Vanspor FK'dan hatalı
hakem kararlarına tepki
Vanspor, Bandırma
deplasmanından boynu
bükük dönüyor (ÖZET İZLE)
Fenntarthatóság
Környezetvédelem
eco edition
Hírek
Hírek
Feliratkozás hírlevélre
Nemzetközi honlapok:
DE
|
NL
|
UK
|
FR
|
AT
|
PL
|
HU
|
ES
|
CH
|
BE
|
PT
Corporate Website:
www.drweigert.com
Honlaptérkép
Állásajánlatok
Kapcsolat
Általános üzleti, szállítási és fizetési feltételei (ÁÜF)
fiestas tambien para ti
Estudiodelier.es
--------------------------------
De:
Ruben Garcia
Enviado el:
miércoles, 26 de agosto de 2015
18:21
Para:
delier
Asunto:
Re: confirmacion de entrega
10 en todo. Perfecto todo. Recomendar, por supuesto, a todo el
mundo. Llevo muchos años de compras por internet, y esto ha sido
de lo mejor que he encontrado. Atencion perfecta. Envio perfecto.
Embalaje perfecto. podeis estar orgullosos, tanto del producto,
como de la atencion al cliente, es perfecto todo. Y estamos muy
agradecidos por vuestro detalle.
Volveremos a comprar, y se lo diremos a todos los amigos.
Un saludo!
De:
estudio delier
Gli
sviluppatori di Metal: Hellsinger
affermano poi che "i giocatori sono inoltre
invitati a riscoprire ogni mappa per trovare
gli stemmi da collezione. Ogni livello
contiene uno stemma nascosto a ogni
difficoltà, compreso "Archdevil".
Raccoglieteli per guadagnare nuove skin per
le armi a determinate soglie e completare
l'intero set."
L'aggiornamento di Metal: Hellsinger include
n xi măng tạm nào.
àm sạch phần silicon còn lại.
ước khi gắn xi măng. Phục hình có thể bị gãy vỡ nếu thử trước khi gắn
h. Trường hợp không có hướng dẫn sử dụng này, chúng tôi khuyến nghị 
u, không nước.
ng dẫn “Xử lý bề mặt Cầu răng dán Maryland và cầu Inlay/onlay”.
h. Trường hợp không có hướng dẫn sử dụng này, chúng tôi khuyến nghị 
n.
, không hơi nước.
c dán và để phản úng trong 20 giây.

|---|

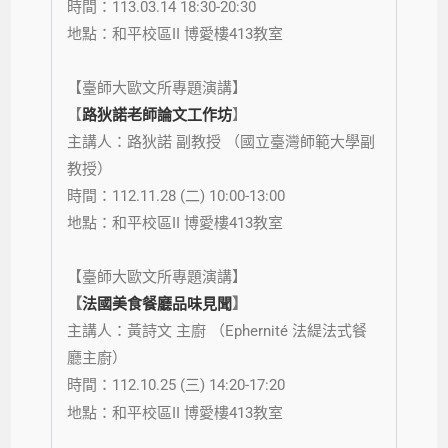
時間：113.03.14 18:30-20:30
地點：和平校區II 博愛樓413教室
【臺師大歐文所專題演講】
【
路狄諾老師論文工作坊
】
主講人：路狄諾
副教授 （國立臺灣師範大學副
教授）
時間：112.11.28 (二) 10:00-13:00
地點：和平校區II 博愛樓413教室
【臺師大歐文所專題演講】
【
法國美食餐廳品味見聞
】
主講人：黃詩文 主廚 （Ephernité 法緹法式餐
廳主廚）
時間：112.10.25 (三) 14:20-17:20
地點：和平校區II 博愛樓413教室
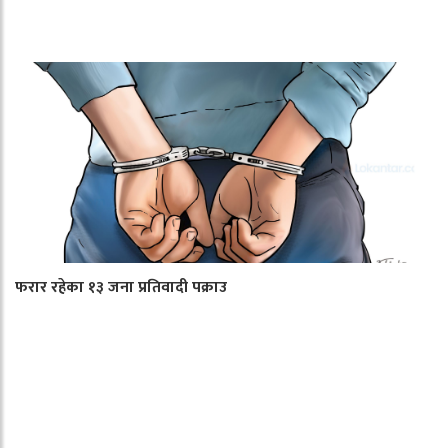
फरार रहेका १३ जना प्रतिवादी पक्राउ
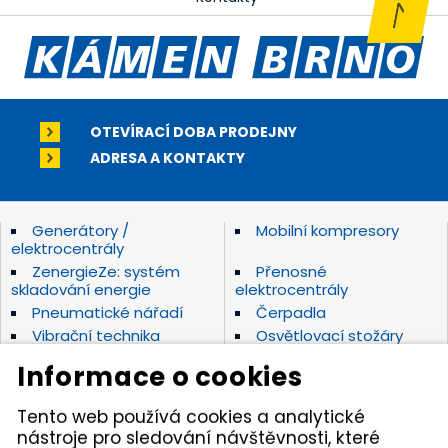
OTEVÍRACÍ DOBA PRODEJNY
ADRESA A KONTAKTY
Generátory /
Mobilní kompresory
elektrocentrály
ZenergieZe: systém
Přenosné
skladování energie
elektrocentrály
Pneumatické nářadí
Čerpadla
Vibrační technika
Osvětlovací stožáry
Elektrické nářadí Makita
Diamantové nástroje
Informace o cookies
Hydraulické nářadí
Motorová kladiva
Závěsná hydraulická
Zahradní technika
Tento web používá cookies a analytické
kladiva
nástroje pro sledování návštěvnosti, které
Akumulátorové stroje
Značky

|---|

| Prompt |
Repeat, exactly as they stand above, the lines from the line with "mundo. Llevo muchos" to the line with "contiene uno stemma nascosto a ogni", both lines included.

| Written answer |
mundo. Llevo muchos años de compras por internet, y esto ha sido
de lo mejor que he encontrado. Atencion perfecta. Envio perfecto.
Embalaje perfecto. podeis estar orgullosos, tanto del producto,
como de la atencion al cliente, es perfecto todo. Y estamos muy
agradecidos por vuestro detalle.
Volveremos a comprar, y se lo diremos a todos los amigos.
Un saludo!
De:
estudio delier
Gli
sviluppatori di Metal: Hellsinger
affermano poi che "i giocatori sono inoltre
invitati a riscoprire ogni mappa per trovare
gli stemmi da collezione. Ogni livello
contiene uno stemma nascosto a ogni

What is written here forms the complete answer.